AIP Hands-on Answer Key
Tip: At any point in time, you can check out the ThaleMine userguide for more information (https://www.araport.org/thalemine/user-guide).
Collecting a List of sucrose transporters from a Search
You are interested in the SUC family of sucrose transporters in Arabidopsis, to find these genes in ThaleMine, enter SUC* into either search box (use the wildcard * since we know there is more than 1).
Look at the Hits by Category, How many genes have we found? How many SUC genes?
(Hint: They are all in the top 10)
Clicking on a gene will take you to the Gene Report Page. Try SUC7, how many transcripts does it have? How many exons in each transcript?

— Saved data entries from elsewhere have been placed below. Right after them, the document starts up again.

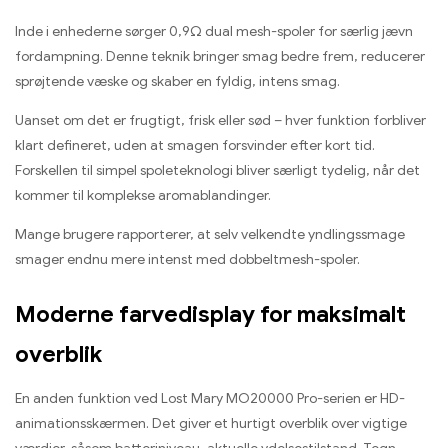
Inde i enhederne sørger 0,9Ω dual mesh-spoler for særlig jævn
fordampning. Denne teknik bringer smag bedre frem, reducerer
sprøjtende væske og skaber en fyldig, intens smag.
Uanset om det er frugtigt, frisk eller sød – hver funktion forbliver
klart defineret, uden at smagen forsvinder efter kort tid.
Forskellen til simpel spoleteknologi bliver særligt tydelig, når det
kommer til komplekse aromablandinger.
Mange brugere rapporterer, at selv velkendte yndlingssmage
smager endnu mere intenst med dobbeltmesh-spoler.
Moderne farvedisplay for maksimalt
overblik
En anden funktion ved Lost Mary MO20000 Pro-serien er HD-
animationsskærmen. Det giver et hurtigt overblik over vigtige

Where is SUC7 located in the cell? (Hint: Check GO terms under Function)
According to the eFP Visualization, where is it expressed?
Clicking on SUC7_ARATH in the Proteins stripe will take you to the SUC7 Protein Report Page. How many transmembrane domains are predicted?
Select all the SUC genes and create a list. This should take you to the List Analysis page for your new_Gene_list_1.
Take a look at the Report table. What are the 4 operations you can perform on the columns?
(Hint: Mouse over icons)
sort this column
remove this column
Toggle column visibility
Explore the List Analysis page. What are some GO Terms enriched in this list?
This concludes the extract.